I volunteer every other week.
I was inspired to volunteer by Elissa Kravetz, the founder of The Farley Project. Farley Middle School was where she experienced severe bullying, so she started a program to empower young people and spread kindness.
I volunteer because I feel very connected to anything involving youth. I left home when I was 15, and I was completely on my own. Statistically, I should have ended up on drugs or pregnant. I met people along the way who helped me and kept me from going down a crazy path. So I really connect with young people now. The Farley Project is not just about anti-bullying, it’s about kindness. We say to these kids: you matter; you have a place in the world
When I volunteer, I share my story so the kids feel like they can relate to me. We make them look at themselves in the mirror and move toward loving each other. And we also have them write down their dreams. What they write down doesn’t go anywhere, it’s just an outlet.
To volunteer, I give up only a couple of hours every couple of weeks. I’m a mom, I’m a wife, and now I’m a music manager, and sometimes you get caught up in your own life. But if I can go in and tell kids to be kind and tell them, “You have a place in the world,” that time doesn’t feel like a sacrifice at all.

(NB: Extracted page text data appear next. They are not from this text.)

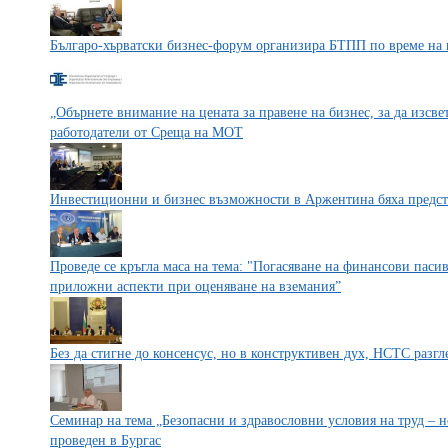
Българо-хърватски бизнес-форум организира БТПП по време на 
„Обърнете внимание на цената за правене на бизнес, за да изсве
работодатели от Среща на МОТ
Инвестиционни и бизнес възможности в Аржентина бяха предс
Проведе се кръгла маса на тема: "Погасяване на финансови паси
приложни аспекти при оценяване на вземания”
Без да стигне до консенсус, но в конструктивен дух, НСТС разг
Семинар на тема „Безопасни и здравословни условия на труд – 
проведен в Бургас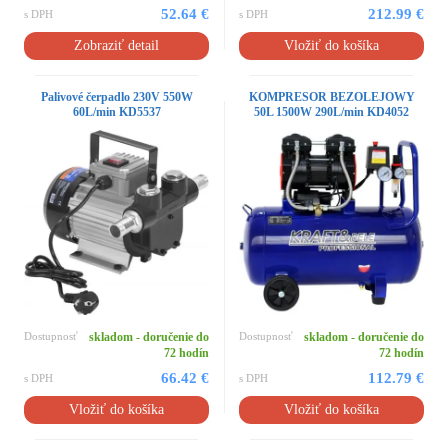
52.64 €
212.99 €
s DPH
s DPH
Zobraziť detail
Vložiť do košíka
Palivové čerpadlo 230V 550W
KOMPRESOR BEZOLEJOWY
60L/min KD5537
50L 1500W 290L/min KD4052
Dostupnosť
skladom - doručenie do
Dostupnosť
skladom - doručenie do
72 hodín
72 hodín
66.42 €
112.79 €
s DPH
s DPH
Vložiť do košíka
Vložiť do košíka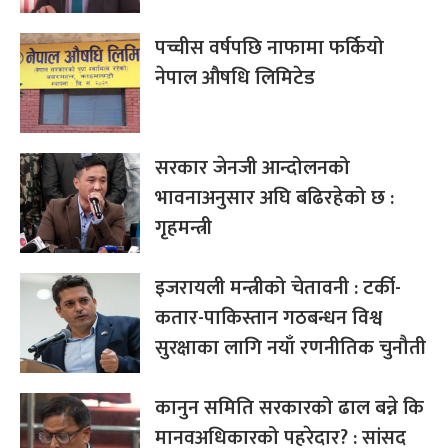
पच्चीस वर्षपछि नाफामा फर्कियो
नेपाल औषधि लिमिटेड
सरकार जेनजी आन्दोलनको
भावनाअनुसार अघि बढिरहेको छ :
गृहमन्त्री
इजरायली मन्त्रीको चेतावनी : टर्की-
कतार-पाकिस्तान गठबन्धन विश्व
सुरक्षाका लागि नयाँ रणनीतिक चुनौती
कानुन समिति सरकारको ढाल बन्ने कि
मानवअधिकारको पहरेदार? : सांसद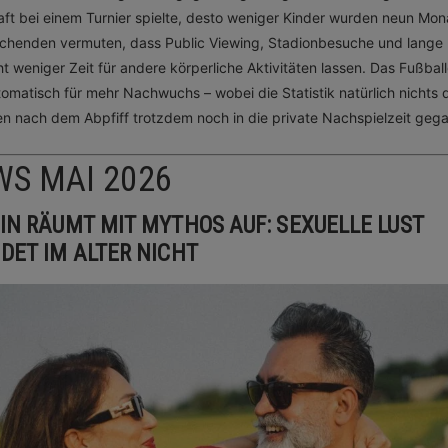
ft bei einem Turnier spielte, desto weniger Kinder wurden neun Mon
schenden vermuten, dass Public Viewing, Stadionbesuche und lange
ht weniger Zeit für andere körperliche Aktivitäten lassen. Das Fußbal
tomatisch für mehr Nachwuchs – wobei die Statistik natürlich nichts 
en nach dem Abpfiff trotzdem noch in die private Nachspielzeit geg
WS MAI 2026
N RÄUMT MIT MYTHOS AUF: SEXUELLE LUST
DET IM ALTER NICHT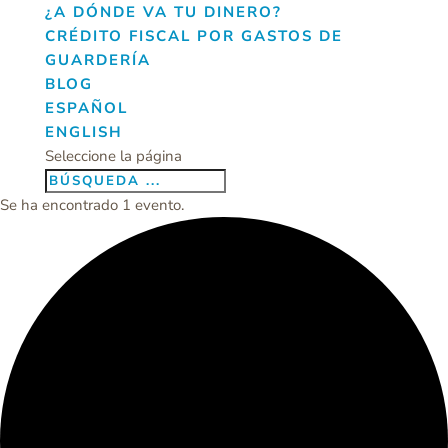
¿A DÓNDE VA TU DINERO?
CRÉDITO FISCAL POR GASTOS DE
GUARDERÍA
BLOG
ESPAÑOL
ENGLISH
Seleccione la página
Se ha encontrado 1 evento.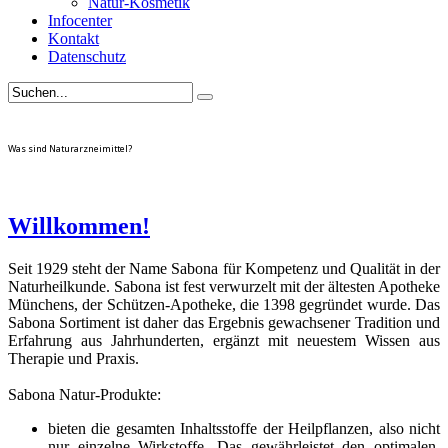
Natur-Kosmetik
Infocenter
Kontakt
Datenschutz
Was sind Naturarzneimittel?
Willkommen!
Seit 1929 steht der Name Sabona für Kompetenz und Qualität in der
Naturheilkunde. Sabona ist fest verwurzelt mit der ältesten Apotheke
Münchens, der Schützen-Apotheke, die 1398 gegründet wurde. Das
Sabona Sortiment ist daher das Ergebnis gewachsener Tradition und
Erfahrung aus Jahrhunderten, ergänzt mit neuestem Wissen aus
Therapie und Praxis.
Sabona Natur-Produkte:
bieten die gesamten Inhaltsstoffe der Heilpflanzen, also nicht
nur einzelne Wirkstoffe. Das gewährleistet den optimalen,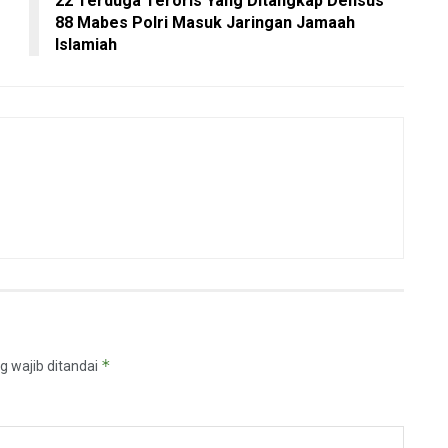
22 Terduga Teroris Yang Ditangkap Densus
88 Mabes Polri Masuk Jaringan Jamaah
Islamiah
*
g wajib ditandai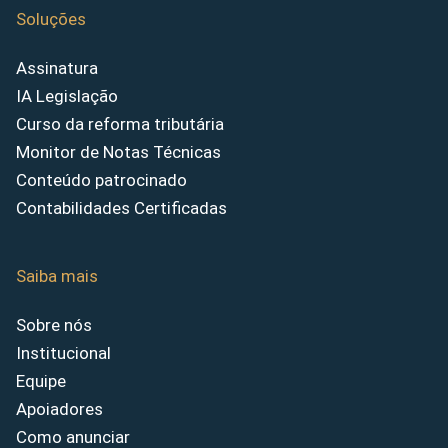
Soluções
Assinatura
IA Legislação
Curso da reforma tributária
Monitor de Notas Técnicas
Conteúdo patrocinado
Contabilidades Certificadas
Saiba mais
Sobre nós
Institucional
Equipe
Apoiadores
Como anunciar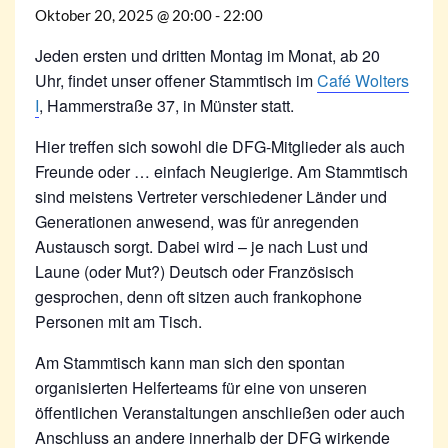
Oktober 20, 2025 @ 20:00
-
22:00
Jeden ersten und dritten Montag im Monat, ab 20
Uhr, findet unser offener Stammtisch im
Café Wolters
I
, Hammerstraße 37, in Münster statt.
Hier treffen sich sowohl die DFG-Mitglieder als auch
Freunde oder … einfach Neugierige. Am Stammtisch
sind meistens Vertreter verschiedener Länder und
Generationen anwesend, was für anregenden
Austausch sorgt. Dabei wird – je nach Lust und
Laune (oder Mut?) Deutsch oder Französisch
gesprochen, denn oft sitzen auch frankophone
Personen mit am Tisch.
Am Stammtisch kann man sich den spontan
organisierten Helferteams für eine von unseren
öffentlichen Veranstaltungen anschließen oder auch
Anschluss an andere innerhalb der DFG wirkende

In return, I get to see myself in these kids. When I was growing up I was bullied. I felt like I was worthless, like people like me grew up to be nothing. It’s an honor to have these kids listening to us. And it is an honor that someone is letting me volunteer, letting me shape these children.
From one volunteer to another, be yourself and be prepared to be vulnerable. I cried the first time I went in and talked to the kids. It was so embarrassing, but it turns out that it was the best thing I could do. Those kids are being vulnerable with you. They want to know you’re human.